**Given information**
§

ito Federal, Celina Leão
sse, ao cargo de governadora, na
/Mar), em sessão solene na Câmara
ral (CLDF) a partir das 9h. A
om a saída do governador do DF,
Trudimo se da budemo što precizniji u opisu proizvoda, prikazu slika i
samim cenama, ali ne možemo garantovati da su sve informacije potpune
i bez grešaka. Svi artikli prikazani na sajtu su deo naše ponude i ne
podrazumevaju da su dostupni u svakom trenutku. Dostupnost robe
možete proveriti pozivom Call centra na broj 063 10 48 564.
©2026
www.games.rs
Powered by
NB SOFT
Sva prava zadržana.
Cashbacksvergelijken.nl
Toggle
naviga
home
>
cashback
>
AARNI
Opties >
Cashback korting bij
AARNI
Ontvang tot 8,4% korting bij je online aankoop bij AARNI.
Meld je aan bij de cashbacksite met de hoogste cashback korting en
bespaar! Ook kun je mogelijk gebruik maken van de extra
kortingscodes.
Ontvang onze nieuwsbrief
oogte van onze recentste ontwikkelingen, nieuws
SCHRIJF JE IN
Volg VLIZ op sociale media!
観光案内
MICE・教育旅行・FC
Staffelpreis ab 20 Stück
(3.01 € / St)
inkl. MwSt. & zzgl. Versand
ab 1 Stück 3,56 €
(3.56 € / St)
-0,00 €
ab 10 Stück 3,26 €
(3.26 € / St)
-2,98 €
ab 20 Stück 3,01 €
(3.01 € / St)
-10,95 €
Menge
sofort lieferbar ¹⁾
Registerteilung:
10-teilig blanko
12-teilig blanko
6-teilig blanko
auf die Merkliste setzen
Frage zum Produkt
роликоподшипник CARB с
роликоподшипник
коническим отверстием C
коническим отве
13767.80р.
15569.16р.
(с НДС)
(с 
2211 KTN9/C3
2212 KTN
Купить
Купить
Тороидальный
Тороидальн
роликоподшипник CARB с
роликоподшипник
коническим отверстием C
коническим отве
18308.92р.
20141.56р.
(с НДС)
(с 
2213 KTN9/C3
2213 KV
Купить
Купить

§

**Problem requirements**
Nothing but lines that contain "Ontvang" should appear in the answer. Copy each from the records.

**Finished exercise**
Ontvang tot 8,4% korting bij je online aankoop bij AARNI.
Ontvang onze nieuwsbrief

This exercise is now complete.